• Task prompt
Of the material below, only the lines from the line containing "Get a Free Quote → (670, 2380)" down to the line containing "RealtyChain (717, 2526)" belong in the answer, written out exactly.

• Source data

▼▼▼

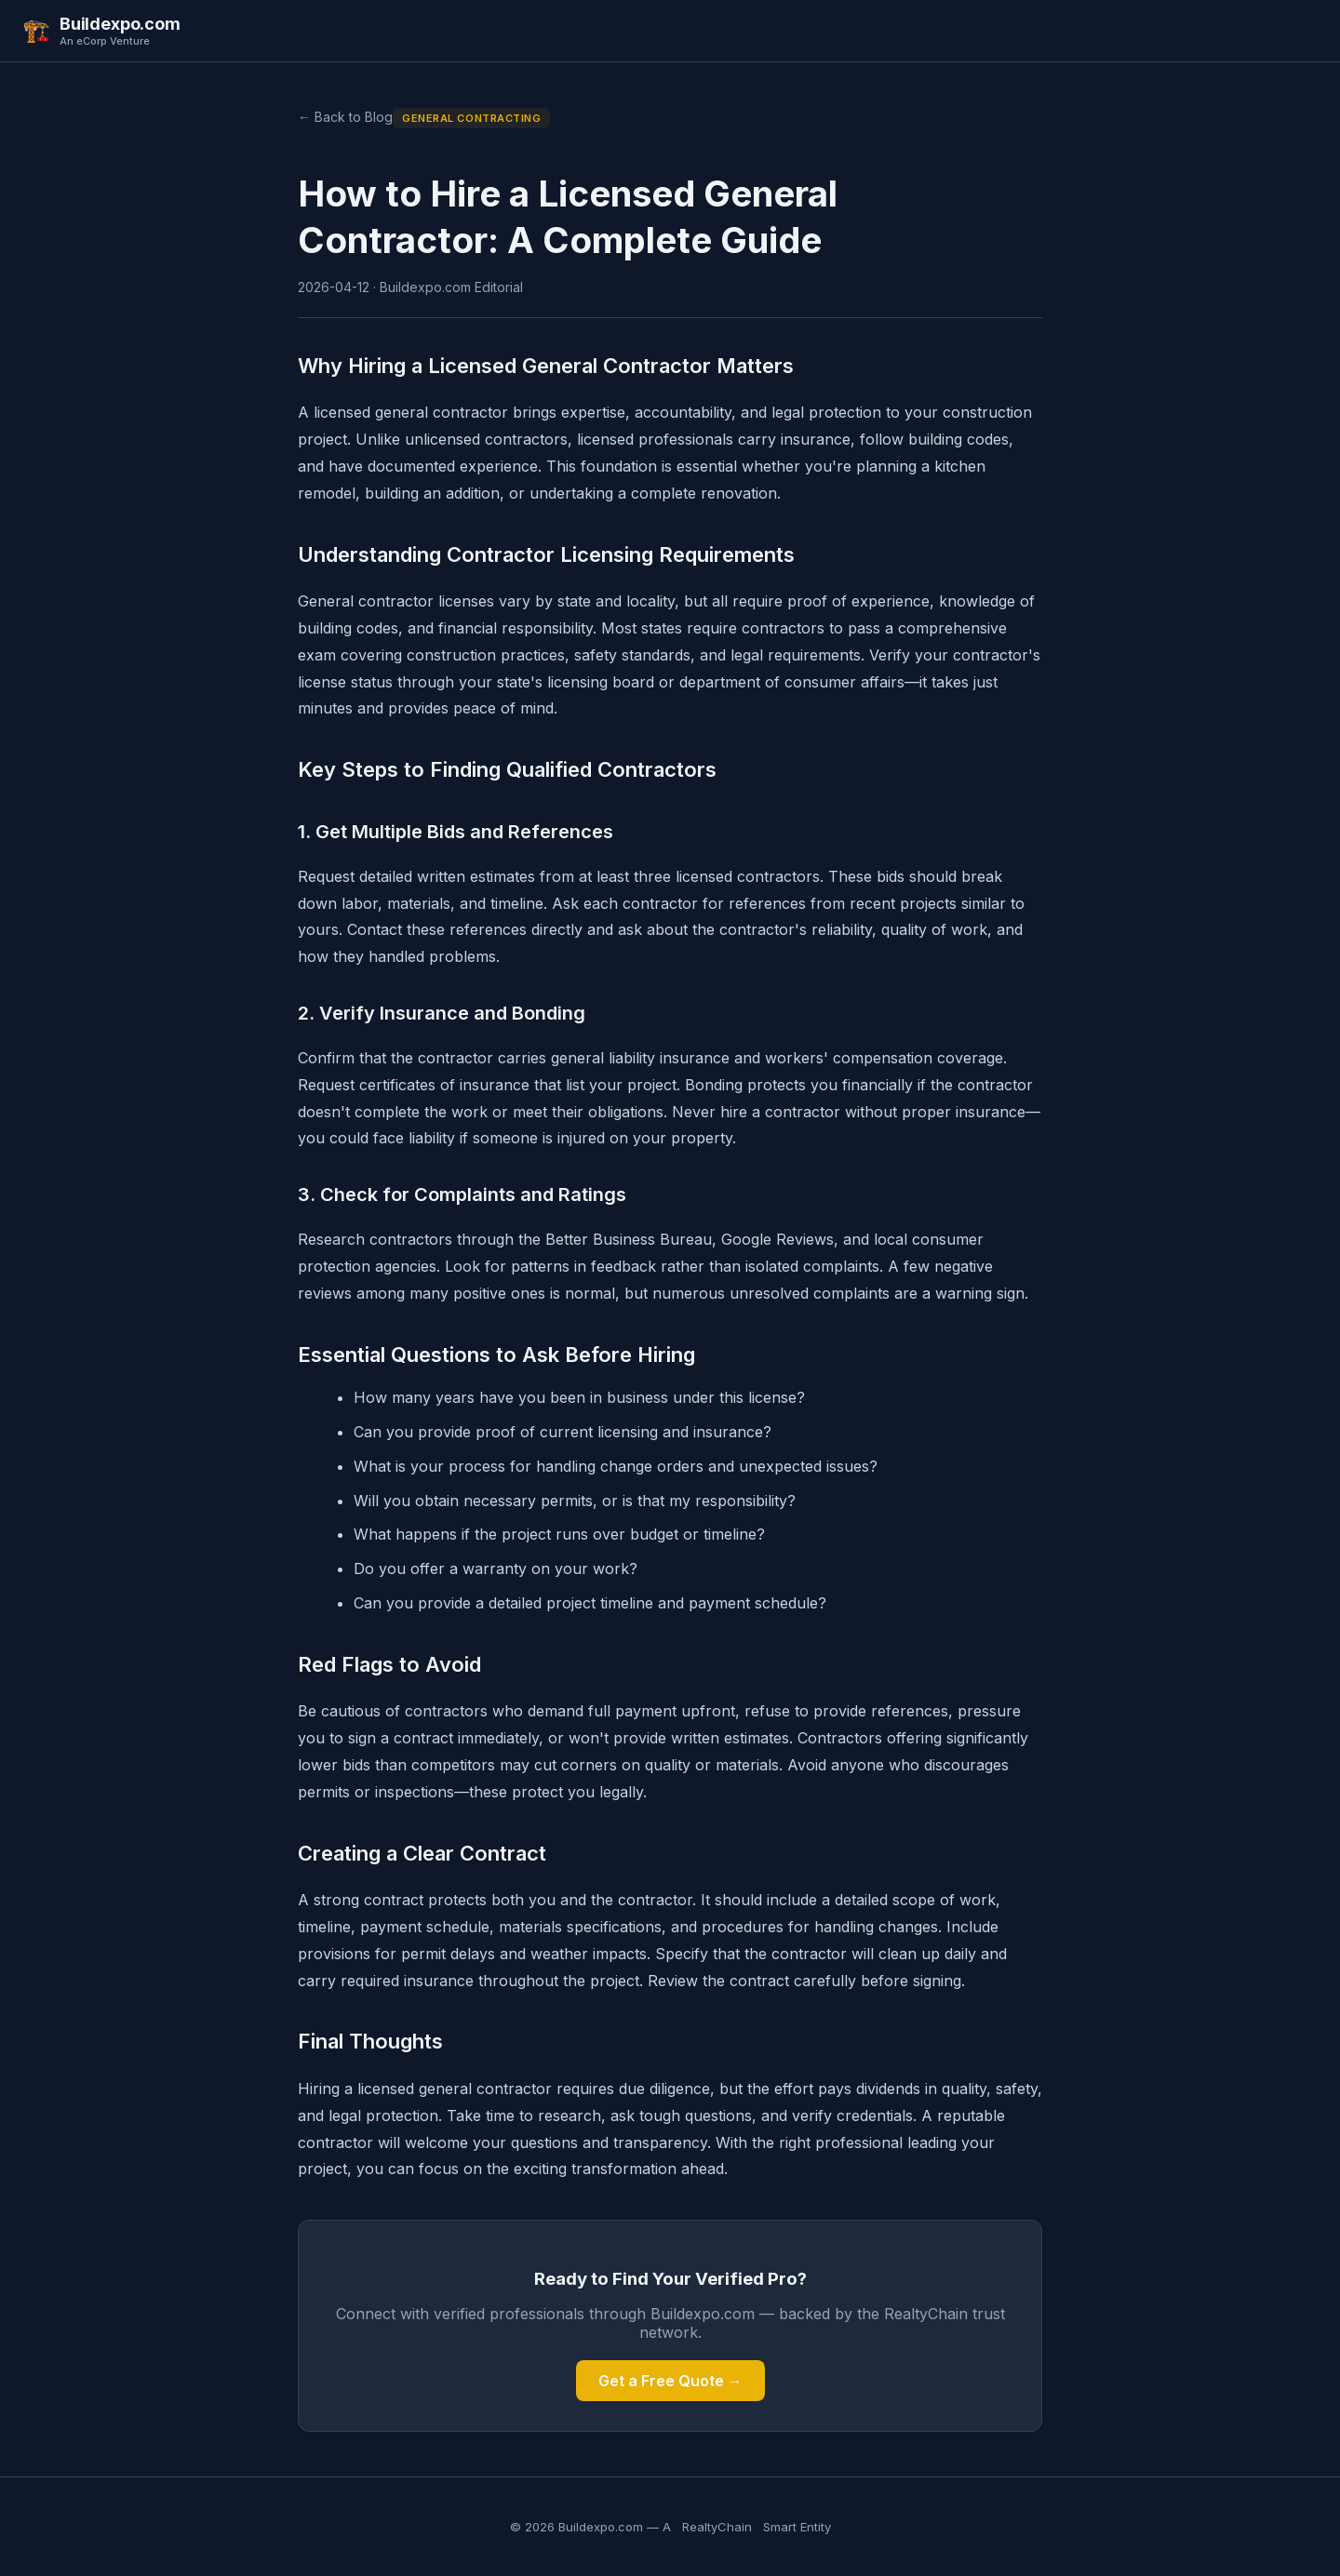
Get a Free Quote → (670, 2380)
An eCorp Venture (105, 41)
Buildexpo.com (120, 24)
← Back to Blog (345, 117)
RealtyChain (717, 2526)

▲▲▲
▼▼▼

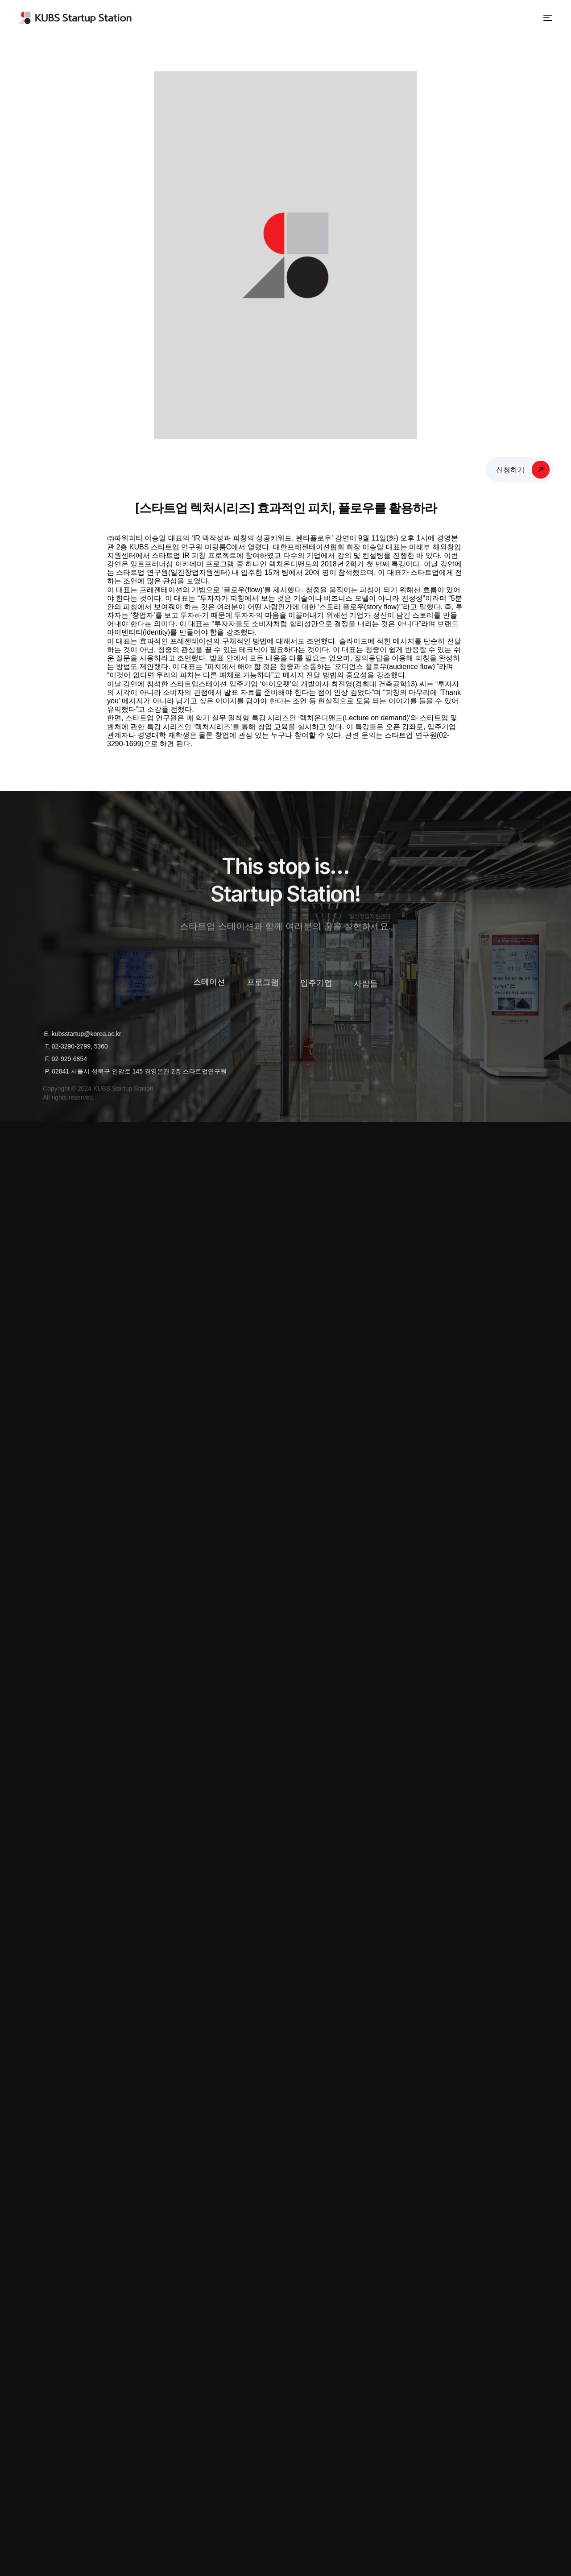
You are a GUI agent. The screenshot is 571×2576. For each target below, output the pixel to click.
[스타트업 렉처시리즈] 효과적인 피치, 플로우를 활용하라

▲▲▲

• Response to this exercise
Get a Free Quote → (670, 2380)
An eCorp Venture (105, 41)
Buildexpo.com (120, 24)
← Back to Blog (345, 117)
RealtyChain (717, 2526)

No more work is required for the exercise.